La société OLOS FUND soulève formellement l’irrecevabilité de l’appel sous l’angle de l’objet de la demande formulée par la partie appelante en ce qu’elle demande à voir «annuler le jugement» entrepris du 3 juillet 2014 et à voir rejeter le recours initial, tandis que les moyens fournis à l’appui de la requête d’appel auraient trait non pas à la validité du jugement entrepris, mais à la validité de la décision administrative entreprise. Ces moyens tendraient dès lors à voir réformer le jugement dont appel. L’intimée fait valoir que l’annulation d’un jugement ne se conçoit que dans des hypothèses éminemment restreintes d’un maniement défectueux de leurs attributions juridictionnelles par les premiers juges, indépendamment de la qualité ou de l’opportunité intrinsèque de leur décision.

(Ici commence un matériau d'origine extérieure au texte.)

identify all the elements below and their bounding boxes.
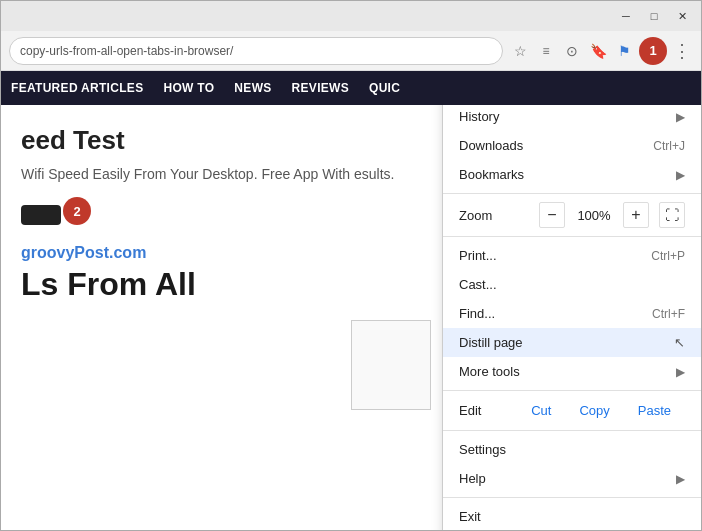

Ainsi, l’annulation d’un jugement ne pourrait être que la censure de la méconnaissance des règles de compétence et de procédure par le juge du premier degré. En conséquence, l’acte d’appel qui conclurait à la seule annulation d’un jugement sans soulever aucun élément tiré d’une irrégularité procédurale encourrait l’irrecevabilité.
La partie intimée fait encore valoir que la Cour serait saisie par le seul dispositif de la requête d’appel et qu’une modification de la demande par rapport audit dispositif, à intervenir en cours de procédure, serait irrecevable.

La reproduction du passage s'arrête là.